Detective Chief Inspector Andy Guy, of the joint Norfolk and Suffolk Major Investigations Team, said he had challenged this decision but the result came back the same.
Speaking on the first day of a week-long jury inquest at Sprowston Manor yesterday, Det Ch Insp Guy expressed concern that the case had been passed between lawyers three times.
“I just wanted a separate opinion as after a 13-month investigation I understood things a certain way,” he said. “I just wanted to make sure everything was clearly understood.”
But he conceded that the CPS must have deemed there to be no realistic prospect of securing a conviction.
The HSE has yet to reveal whether a civil case will be pursued.
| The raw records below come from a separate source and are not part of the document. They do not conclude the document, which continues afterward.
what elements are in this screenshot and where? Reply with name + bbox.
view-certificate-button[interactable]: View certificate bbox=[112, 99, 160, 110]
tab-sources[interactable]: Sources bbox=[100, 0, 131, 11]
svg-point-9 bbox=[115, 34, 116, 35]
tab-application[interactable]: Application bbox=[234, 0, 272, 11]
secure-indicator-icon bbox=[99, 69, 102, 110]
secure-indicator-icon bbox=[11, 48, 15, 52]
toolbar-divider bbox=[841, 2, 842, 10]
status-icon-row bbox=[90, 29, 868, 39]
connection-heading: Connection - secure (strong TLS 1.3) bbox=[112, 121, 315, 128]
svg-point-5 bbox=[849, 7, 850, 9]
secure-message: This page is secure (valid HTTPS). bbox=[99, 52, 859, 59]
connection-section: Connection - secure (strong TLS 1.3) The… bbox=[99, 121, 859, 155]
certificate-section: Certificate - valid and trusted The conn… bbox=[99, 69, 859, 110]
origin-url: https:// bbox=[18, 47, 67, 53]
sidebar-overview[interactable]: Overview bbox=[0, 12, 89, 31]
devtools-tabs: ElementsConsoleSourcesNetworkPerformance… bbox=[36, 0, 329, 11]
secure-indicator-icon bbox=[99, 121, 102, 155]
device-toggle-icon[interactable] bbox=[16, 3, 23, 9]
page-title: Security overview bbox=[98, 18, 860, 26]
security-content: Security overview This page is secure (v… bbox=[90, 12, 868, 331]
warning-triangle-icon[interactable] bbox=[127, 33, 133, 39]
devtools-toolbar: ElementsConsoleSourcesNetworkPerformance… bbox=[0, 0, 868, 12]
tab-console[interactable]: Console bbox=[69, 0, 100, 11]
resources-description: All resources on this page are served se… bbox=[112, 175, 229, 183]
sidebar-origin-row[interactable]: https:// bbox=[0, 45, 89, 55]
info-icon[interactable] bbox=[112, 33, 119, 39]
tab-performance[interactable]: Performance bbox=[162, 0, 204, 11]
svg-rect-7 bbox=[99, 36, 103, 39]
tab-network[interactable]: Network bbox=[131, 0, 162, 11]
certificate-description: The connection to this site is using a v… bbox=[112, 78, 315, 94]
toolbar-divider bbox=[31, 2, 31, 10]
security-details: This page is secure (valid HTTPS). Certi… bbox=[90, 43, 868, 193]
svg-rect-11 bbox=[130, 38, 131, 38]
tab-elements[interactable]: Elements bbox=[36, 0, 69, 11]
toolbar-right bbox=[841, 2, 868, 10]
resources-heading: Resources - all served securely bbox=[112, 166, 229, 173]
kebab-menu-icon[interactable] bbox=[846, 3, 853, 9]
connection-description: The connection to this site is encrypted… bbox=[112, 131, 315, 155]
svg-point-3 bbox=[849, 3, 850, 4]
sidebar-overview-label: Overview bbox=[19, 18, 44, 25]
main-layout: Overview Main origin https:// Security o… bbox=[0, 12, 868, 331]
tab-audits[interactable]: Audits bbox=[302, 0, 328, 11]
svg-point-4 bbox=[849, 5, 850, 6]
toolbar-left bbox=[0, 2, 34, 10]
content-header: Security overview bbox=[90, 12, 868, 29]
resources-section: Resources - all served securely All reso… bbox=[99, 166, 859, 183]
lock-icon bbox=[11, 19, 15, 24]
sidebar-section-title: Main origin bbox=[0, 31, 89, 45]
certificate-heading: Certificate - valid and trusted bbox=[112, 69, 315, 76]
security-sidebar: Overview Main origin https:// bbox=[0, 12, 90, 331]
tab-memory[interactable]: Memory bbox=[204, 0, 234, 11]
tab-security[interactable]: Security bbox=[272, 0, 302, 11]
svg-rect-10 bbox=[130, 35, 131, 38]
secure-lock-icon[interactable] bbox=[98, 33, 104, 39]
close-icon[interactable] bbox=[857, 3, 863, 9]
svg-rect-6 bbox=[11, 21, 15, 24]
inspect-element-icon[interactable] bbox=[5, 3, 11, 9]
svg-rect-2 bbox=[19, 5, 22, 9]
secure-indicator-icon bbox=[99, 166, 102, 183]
In a presentation, John Elvin of the HSE said the men were working on the reinforced concrete base of a horizontal test bed when they died.
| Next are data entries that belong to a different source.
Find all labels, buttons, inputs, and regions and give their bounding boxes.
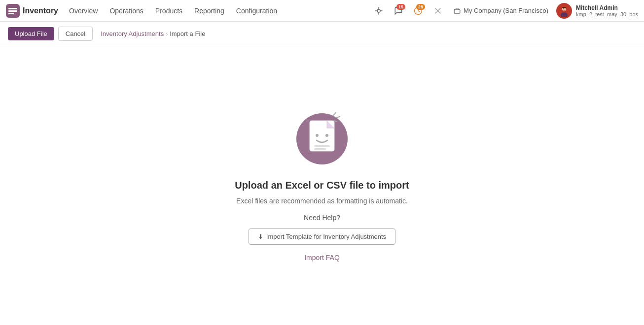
svg-line-26 (333, 113, 336, 116)
svg-rect-24 (314, 145, 330, 147)
user-name: Mitchell Admin (576, 4, 638, 11)
nav-overview[interactable]: Overview (64, 4, 103, 18)
company-icon (454, 7, 461, 14)
cancel-button[interactable]: Cancel (58, 27, 93, 41)
svg-point-16 (563, 8, 564, 9)
svg-point-17 (565, 8, 566, 9)
svg-line-27 (336, 117, 340, 118)
import-template-button[interactable]: ⬇ Import Template for Inventory Adjustme… (249, 228, 395, 245)
download-icon: ⬇ (258, 233, 263, 240)
chat-icon-btn[interactable]: 15 (391, 3, 406, 19)
wrench-icon-btn[interactable] (430, 3, 446, 19)
upload-illustration (292, 107, 352, 166)
svg-rect-3 (8, 13, 14, 14)
user-avatar[interactable] (556, 3, 572, 19)
import-template-label: Import Template for Inventory Adjustment… (266, 233, 386, 240)
avatar-image (558, 5, 570, 17)
nav-products[interactable]: Products (150, 4, 187, 18)
company-name: My Company (San Francisco) (464, 7, 548, 14)
svg-point-23 (325, 134, 328, 137)
svg-rect-1 (8, 8, 17, 9)
brand-name: Inventory (23, 6, 58, 15)
nav-operations[interactable]: Operations (105, 4, 148, 18)
breadcrumb-separator: › (166, 31, 168, 37)
svg-rect-2 (8, 10, 17, 12)
bug-icon-btn[interactable] (371, 3, 387, 19)
company-selector[interactable]: My Company (San Francisco) (450, 5, 552, 16)
user-info[interactable]: Mitchell Admin kmp_2_test_may_30_pos (576, 4, 638, 17)
svg-point-4 (377, 9, 380, 12)
navbar-right: 15 28 My Company (San Francisco) (371, 3, 638, 19)
main-content: Upload an Excel or CSV file to import Ex… (0, 46, 644, 322)
svg-rect-12 (454, 9, 460, 13)
upload-subtitle: Excel files are recommended as formattin… (236, 197, 408, 205)
upload-title: Upload an Excel or CSV file to import (235, 180, 409, 191)
need-help-text: Need Help? (304, 214, 340, 222)
import-faq-link[interactable]: Import FAQ (304, 254, 340, 261)
clock-badge: 28 (416, 4, 425, 10)
brand[interactable]: Inventory (6, 4, 58, 18)
navbar: Inventory Overview Operations Products R… (0, 0, 644, 22)
svg-point-22 (316, 134, 319, 137)
nav-reporting[interactable]: Reporting (189, 4, 229, 18)
breadcrumb-parent[interactable]: Inventory Adjustments (101, 30, 164, 37)
breadcrumb-current: Import a File (170, 30, 205, 37)
user-sub: kmp_2_test_may_30_pos (576, 11, 638, 17)
svg-rect-25 (314, 148, 326, 150)
upload-file-button[interactable]: Upload File (8, 27, 54, 40)
breadcrumb: Inventory Adjustments › Import a File (101, 30, 205, 37)
chat-badge: 15 (396, 4, 405, 10)
toolbar: Upload File Cancel Inventory Adjustments… (0, 22, 644, 46)
nav-configuration[interactable]: Configuration (231, 4, 282, 18)
brand-icon (6, 4, 20, 18)
clock-icon-btn[interactable]: 28 (410, 3, 426, 19)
He said access to the trench was via a ladder, some of the side wall had collapsed and water needed to be pumped out of it.
The area was “marsh land” and had needed piling work earlier in the build, he added.
The site was deemed unsafe for investigation after the deaths due to unsupported side walls, and further piling work was needed.
Mark Aylen, procurement manager for Claxton Engineering, said he had raised concerns about the men working inside the metal cage.
He said he had seen Thomas “squeezing” through and had been concerned it would take him a long time to get out if there was an emergency.
But he said a worker for project builders Encompass had assured him groundwork sub-contractors Hazegood knew how to work properly.
Mr Aylen added: “He jokingly shouted down, ‘I bet you’re glad you went on that diet now Tom’ and he smiled at me.”
He also expressed concern that the edges of the trench were crumbling and that he said staff did not always wear protective eyewear or hard hats.
But he added: “I never thought it was going to collapse.”
Robert Horner, for the families of the deceased men, questioned Mr Aylen’s role in health and safety.
Mr Aylen admitted there had been “no formal handover” when the previous Claxton project manager left for Dubai in October 2010, he had left risk assessment matters to Encompass and did not know Hazegood had been employed as sub-contractors until the day work began.
Scott Wilson Group had designed the test facility, the inquest was told.
Senior coroner Jacqueline Lake is set to hear further evidence today as the inquest continues.